José María Ruiz Soroa, EL CORREO, 22/8/11
En 1551 el teólogo Sebastian Castellio se enfrentó, con riesgo para su vida, a la justificación que daba Calvino para exterminar a ciertos herejes o discrepantes en la Ginebra en que ambos vivían. No existía doctrina o causa alguna, por divina y cierta que fuera, que justificase exterminar a un disidente, le dijo: «matar a un hombre para defender una doctrina es sólo eso, matar a un hombre».
Esta idea luminosa y simple, la de la sacralidad de la vida humana, es una idea que ha tardado siglos en establecerse entre nosotros, pero que puede hoy considerarse como patrimonio moral común de la humanidad, si entendemos el concepto de humanidad como algo que hace referencia no a un dato empírico sino a un deber ser, a una exigencia. Nada justifica matar a una persona, ni siquiera la causa más noble ni la patria más excelsa. Matar seres humanos es sólo eso: matar.
Por eso resultan escandalosas y obscenas las palabras del señor Garitano, el diputado general guipuzcoano, cuando afirma que el hecho de que ETA matara a personas con apelativo catalán «fue más que un error». Y no sólo escandalosas tanto por lo que implican para la muerte de personas con otro apelativo de origen, es decir que matan españoles fue sólo un error, o que matan españolazos fue incluso un acierto.

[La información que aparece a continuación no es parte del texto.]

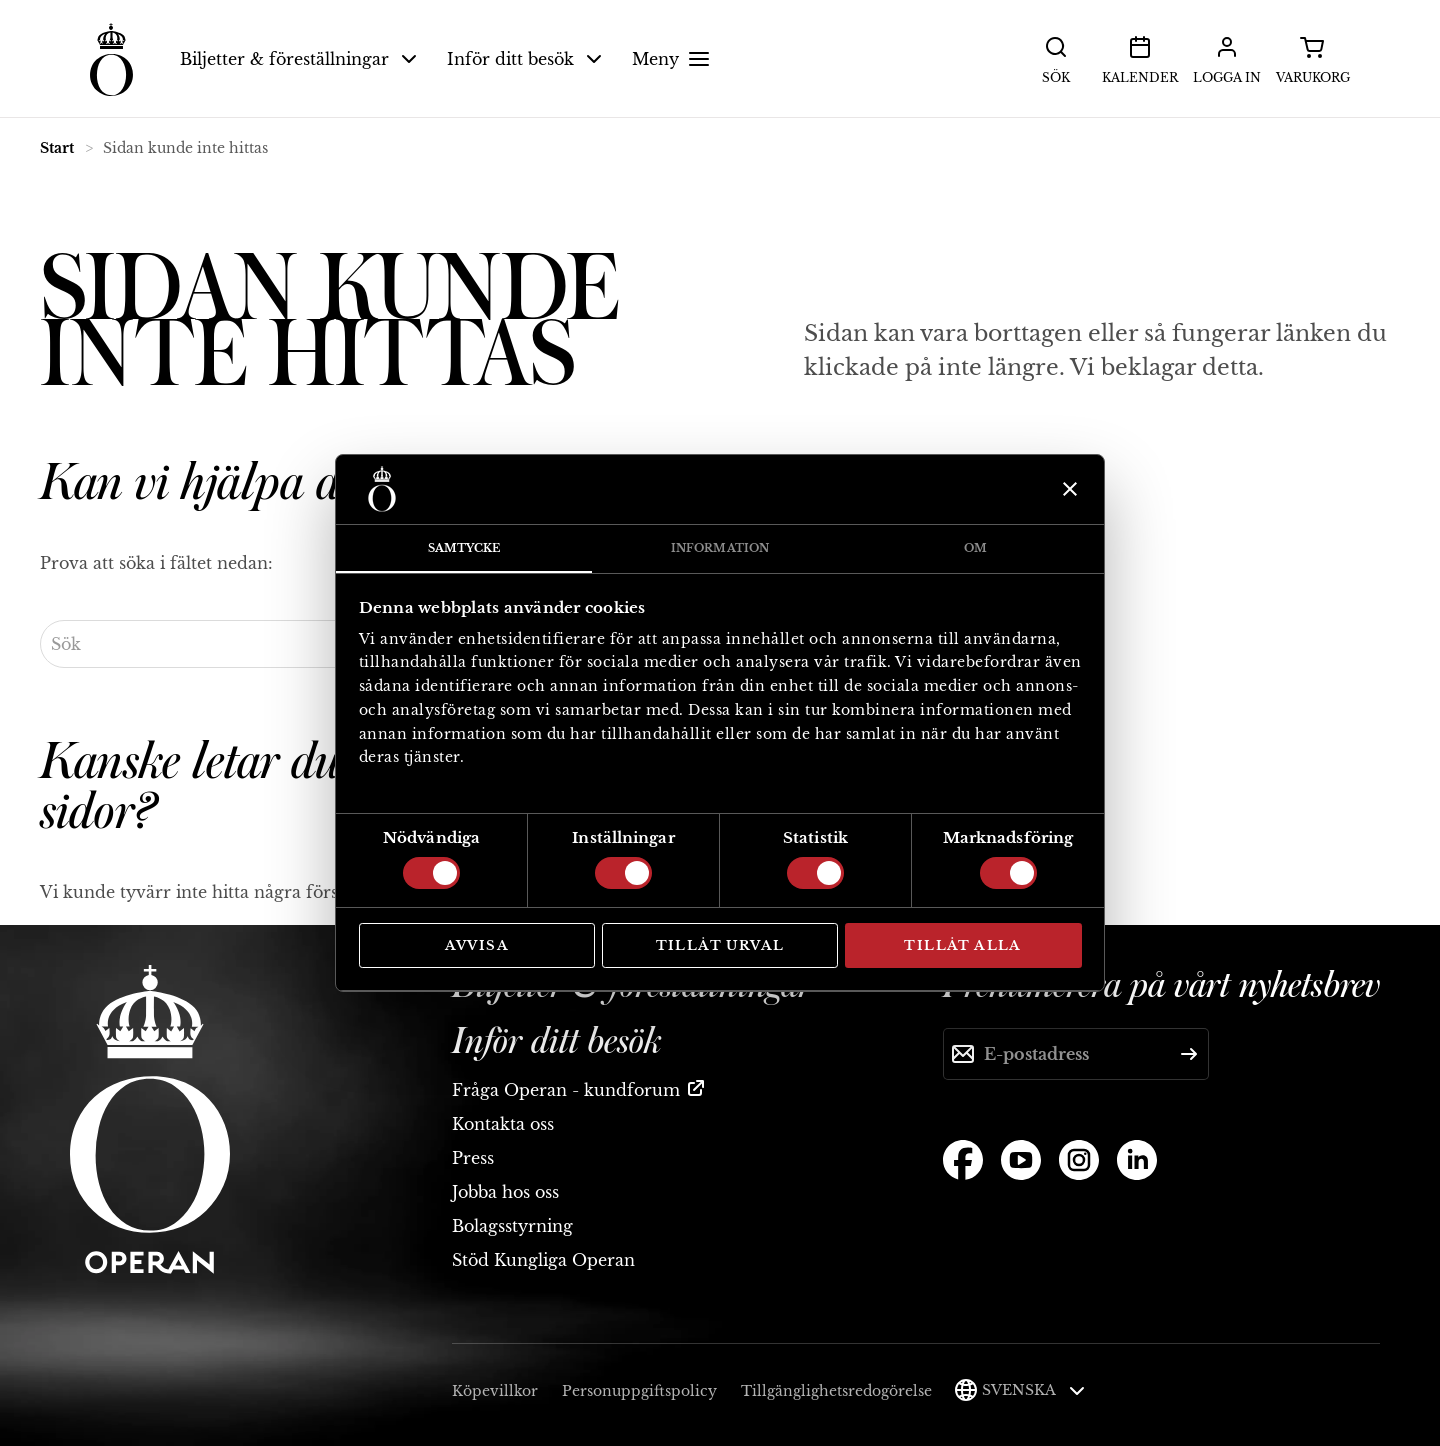 The height and width of the screenshot is (1446, 1440). What do you see at coordinates (566, 1090) in the screenshot?
I see `Fråga Operan - kundforum` at bounding box center [566, 1090].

Sólo escandalosas porque revela que todavía hoy, en esta sociedad liberal en que vivimos, hay personas que siguen practicando con fruición el sucio arte contable de catalogar las muertes, que siguen siendo capaces de valorar los muertos según su intereses, su doctrina o su patria. Personas que no han llegado todavía al grado moral evolutivo suficiente para pensar y decir con Castellio: “matar a una persona es sólo eso, matar a una persona».
Cinco siglos han transcurrido y hay todavía en Europa un dignatario público, un cargo elegido en democracia (para vergüenza de los electores) que puede distinguir entre muertos: asesinar a estos fue un error, a estos otros más que un error, a aquellos fue comprensible, éstos se lo buscaron, otros fueron fruto de la inevitabilidad histórica derivada del caminar del espíritu nacional hacia su más plena realización. «Florecillas aplastadas al borde del camino del espíritu», como decía Hegel. Esta es nuestra democracia, y no cabe sino aguantarse. Aunque resulte estremecedor que decenas de miles de supuestas personas humanas sigan a un líder así.
Ahora bien, una cosa es aguantarse y respetar las reglas de la convivencia democrática, y otra cosa es admitir risueños en nuestro entorno a esos seres deleznables que no ha llegado todavía al grado moral evolutivo que les permita reconocer la igual dignidad de todo ser humano. Actuar como si no pasara nada, como si fueran normales. Sorprende poderosamente que nuestros políticos se preocupen tanto de proponer un cerco a Bildu para que ésta no detenga proyectos de desarrollo económico que creen vitales para Gipuzkoa y, en cambio, no se planteen siquiera hacerles lo que pudiéramos llamar un vacío político, un cerco humano. Es decir, negarles el trato y la cordialidad interhumana mientras ellos no acepten el valor absoluto de la dignidad humana. Sorprende y choca a muchos, y me cuento entre ellos, la cordialidad con la que el lehendakari socialista saluda a Martín, el alborozo y desenvoltura con que otros políticos se toman los pinchos y sidras con estos seres. Respetarlos y obedecerlos, cómo no, pero ¿es preciso ser humanos con quienes se niegan a conceder el estatus de humanos algunos muertos?
La práctica de la política conlleva un inevitable grado de fingimiento y ceremonia, cierto. Pero no exige que los políticos se abracen con quienes practican el arte de catalogar los muertos según su utilidad. Muchos políticos españoles querrían ahora no haber abrazado tanto y tan fuerte a Gadaffi, o a Mubarak, o a El-Assad hace no muchos meses. Algunos políticos vascos deberían aplicarse la lección e intentar pararles los pies: la educación no está reñida con la exigencia moral. La convivencia civilizada no impide a nadie decir a estos seres obscenos: mientras no repitas conmigo que matar seres humanos es sólo matar seres humanos, y nada más, mientras tanto no te daré la mano, no reiré tus chistes, no comentaré contigo qué mal verano tenemos, no me tomaré un pincho de chistorra, no reiré alborozado la alegría de las fiestas. O todos somos seres humanos iguales, en la vida y la muerte, o no. Y si no lo entiendes así, no formas parte de la humanidad. Porque la humanidad no es un mero hecho, sin una exigencia moral.